In 2002, Fairmont Hotels Inc. was assisting with the financing for the purchase of two American hotels by an affiliated Canadian trust. Fairmont decided to do so by participating in the following financing arrangement, which protected the parties from fluctuations in U.S./Canadian dollar exchange rate:

  • Fairmont had two of its subsidiaries (the Subsidiaries) make U.S. dollar loans to the trust;
  • In return, the trust loaned the same amount in U.S. dollars back to Fairmont; and
  • Fairmont obtained preferred shares in the subsidiaries that were redeemable for the loan amount in U.S. dollars. (collectively, the Reciprocal Loans)

In 2006, a company purchased Fairmont. This "acquisition of control" triggered deemed foreign exchange losses for Fairmont and its Subsidiaries arising from the Reciprocal Loans.

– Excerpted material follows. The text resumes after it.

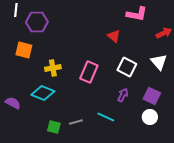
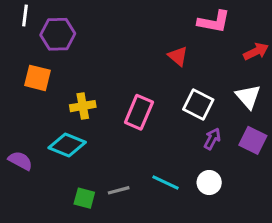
purple arrow: (123, 95) -> (212, 139), moved
purple square: (152, 96) -> (253, 140), moved
white circle: (150, 117) -> (209, 183), moved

Fairmont and its Subsidiaries had always intended to avoid any net foreign exchange gains or losses related to the Reciprocal Loans, so the companies needed a tax plan to address the problem.

Fairmont's tax advisors initially proposed a plan that would allow Fairmont and its Subsidiaries to continue hedging their foreign exchange exposure and later redeem the preferred shares in the Subsidiaries without taxable foreign exchange gains (the Original Plan). The parties eventually abandoned the Original Plan at the request of the purchaser, which was concerned about another potential tax issue. Instead, the parties adopted a modified plan, which caused Fairmont's foreign exchange exposure to remain fully hedged, but deprived the Subsidiaries of being able to carry forward their deemed foreign exchange losses to offset later taxable gains.

In 2007, Fairmont wished to unwind the Reciprocal Loans to enable a quick sale of the two hotels. Fairmont's vice-president of tax mistakenly believed that the parties had followed the Original Plan. As a result, Fairmont unwound the Reciprocal Loans by redeeming the preferred shares in the Subsidiaries. The parties believed that they would not incur taxable foreign exchange gains by doing so.

A Canada Revenue Agency audit revealed the mistaken belief, and resulted in an unexpected tax liability. Fairmont applied to the court (ultimately the case was appealed to the SCC) to rectify the directors' resolutions redeeming the preferred shares: Fairmont asked to change the share redemptions to loans, which would not have triggered taxable foreign exchange gains.

Rectification: only for improper recording of contract, not unintended consequences

The SCC explained that while rectification "allows courts to rewrite what the parties had originally intended to be the final expression of their agreement", doing so has the potential to undermine commercial faith in written agreements. As a result, courts should rectify sparingly. They should rectify only when a written instrument does not reflect the parties' true agreement—not when hindsight shows the parties should have agreed to something else. Rectification is not available to correct parties' mistakes in achieving undeveloped intentions, only to capture terms that they agreed upon.

To obtain rectification, the parties need to prove that it is more likely than not that they made a mistake in recording the agreed terms in the legal instrument. This is the normal standard of proof in civil litigation. Still, parties will struggle to prove that they agreed to one thing, but signed a written contract stating something else.

Applying these principles, the SCC held that Fairmont and its Subsidiaries did not reach "a prior agreement with definite and ascertainable terms". While the parties intended to limit or avoid tax liability in unwinding the Reciprocal Loans, the Original Plan in 2006 was "not only imprecise: it was really no plan at all, being at best an inchoate wish to protect, by unspecified means,[the parties] from foreign exchange tax liability." As a result, the Court would not rectify the directors' resolutions to change the share redemptions to loans—Fairmont and its Subsidiaries could not use rectification for retroactive tax planning.

The content of this article is intended to provide a general guide to the subject matter. Specialist advice should be sought about your specific circumstances.